- [Try it] Please work out how many lines in the material contain "mais" and give only that figure.

- [Provided material]

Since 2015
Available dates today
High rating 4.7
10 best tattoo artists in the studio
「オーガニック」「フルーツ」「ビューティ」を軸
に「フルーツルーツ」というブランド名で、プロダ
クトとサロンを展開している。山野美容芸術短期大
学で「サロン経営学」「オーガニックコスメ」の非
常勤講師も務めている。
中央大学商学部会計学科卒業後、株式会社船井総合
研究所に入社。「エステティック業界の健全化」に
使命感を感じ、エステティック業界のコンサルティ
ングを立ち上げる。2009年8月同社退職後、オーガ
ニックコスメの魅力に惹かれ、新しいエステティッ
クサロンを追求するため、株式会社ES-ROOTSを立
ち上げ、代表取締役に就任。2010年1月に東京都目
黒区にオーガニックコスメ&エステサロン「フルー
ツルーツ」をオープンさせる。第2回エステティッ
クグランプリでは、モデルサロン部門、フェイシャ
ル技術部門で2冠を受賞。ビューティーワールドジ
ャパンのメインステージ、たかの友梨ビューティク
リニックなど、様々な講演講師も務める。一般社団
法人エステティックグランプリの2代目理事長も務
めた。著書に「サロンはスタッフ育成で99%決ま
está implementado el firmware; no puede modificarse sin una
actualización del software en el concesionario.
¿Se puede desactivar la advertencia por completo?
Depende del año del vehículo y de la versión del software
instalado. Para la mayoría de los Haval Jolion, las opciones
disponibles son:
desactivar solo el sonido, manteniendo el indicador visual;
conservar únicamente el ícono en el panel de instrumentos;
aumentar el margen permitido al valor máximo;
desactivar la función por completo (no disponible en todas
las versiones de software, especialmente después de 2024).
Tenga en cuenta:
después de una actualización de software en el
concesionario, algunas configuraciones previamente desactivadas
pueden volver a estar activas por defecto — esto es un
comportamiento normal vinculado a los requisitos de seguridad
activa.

--

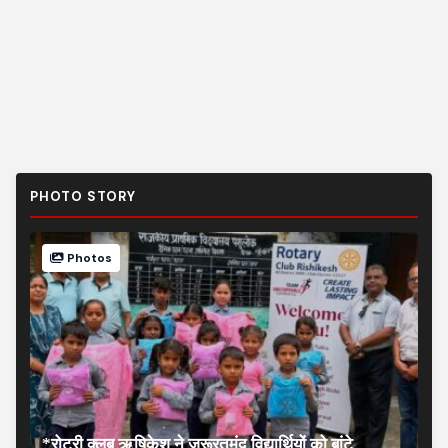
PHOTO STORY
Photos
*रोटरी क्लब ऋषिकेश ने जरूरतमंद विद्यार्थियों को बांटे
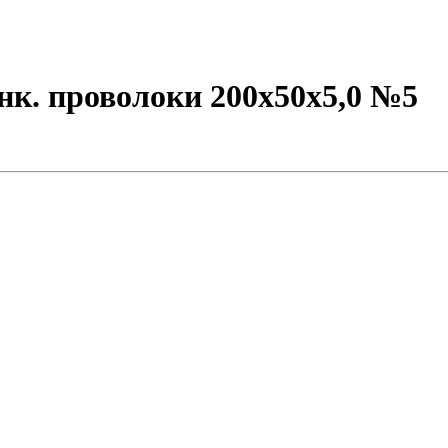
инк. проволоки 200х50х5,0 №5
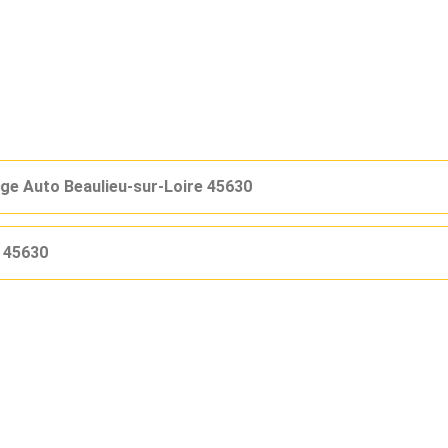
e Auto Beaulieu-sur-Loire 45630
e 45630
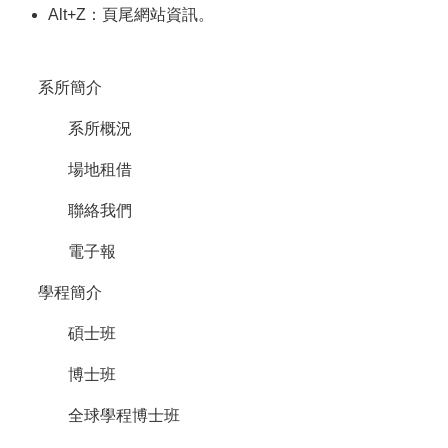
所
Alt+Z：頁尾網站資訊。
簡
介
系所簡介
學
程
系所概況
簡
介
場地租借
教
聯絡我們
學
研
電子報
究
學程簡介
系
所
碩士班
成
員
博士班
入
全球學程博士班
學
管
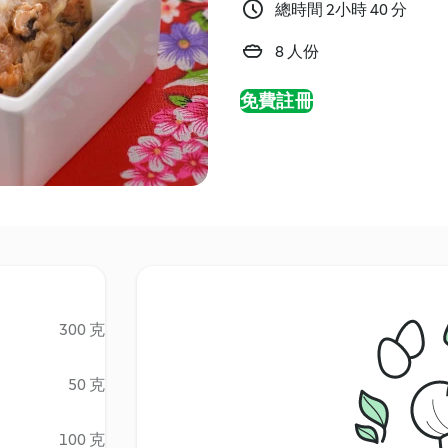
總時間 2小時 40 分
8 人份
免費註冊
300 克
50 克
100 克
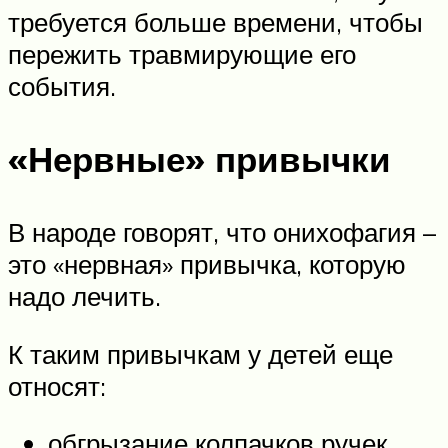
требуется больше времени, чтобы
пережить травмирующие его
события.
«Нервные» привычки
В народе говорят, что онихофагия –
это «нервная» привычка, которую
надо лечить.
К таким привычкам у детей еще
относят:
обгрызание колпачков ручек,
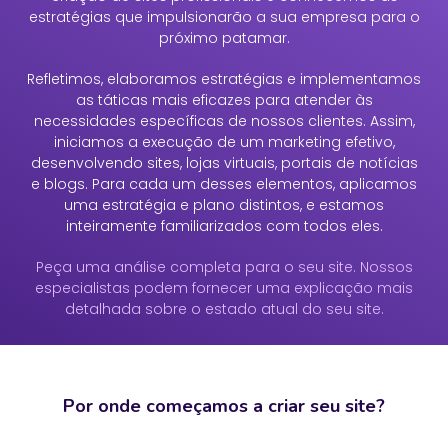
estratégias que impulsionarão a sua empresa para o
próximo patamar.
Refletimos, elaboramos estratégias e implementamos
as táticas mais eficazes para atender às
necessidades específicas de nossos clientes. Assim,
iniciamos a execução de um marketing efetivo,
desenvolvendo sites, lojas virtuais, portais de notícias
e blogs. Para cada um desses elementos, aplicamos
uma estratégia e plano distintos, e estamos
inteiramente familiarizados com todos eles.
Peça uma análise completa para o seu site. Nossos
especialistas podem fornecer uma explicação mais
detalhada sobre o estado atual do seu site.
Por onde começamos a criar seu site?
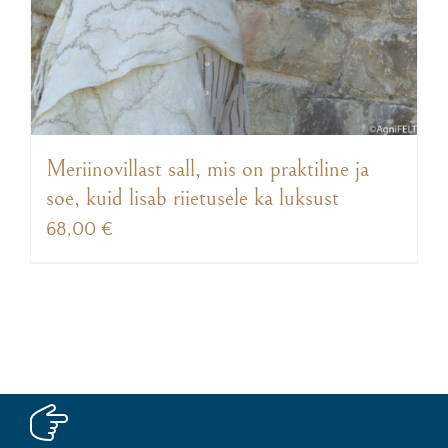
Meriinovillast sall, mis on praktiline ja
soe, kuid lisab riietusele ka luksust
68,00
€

- [Problem solution] 2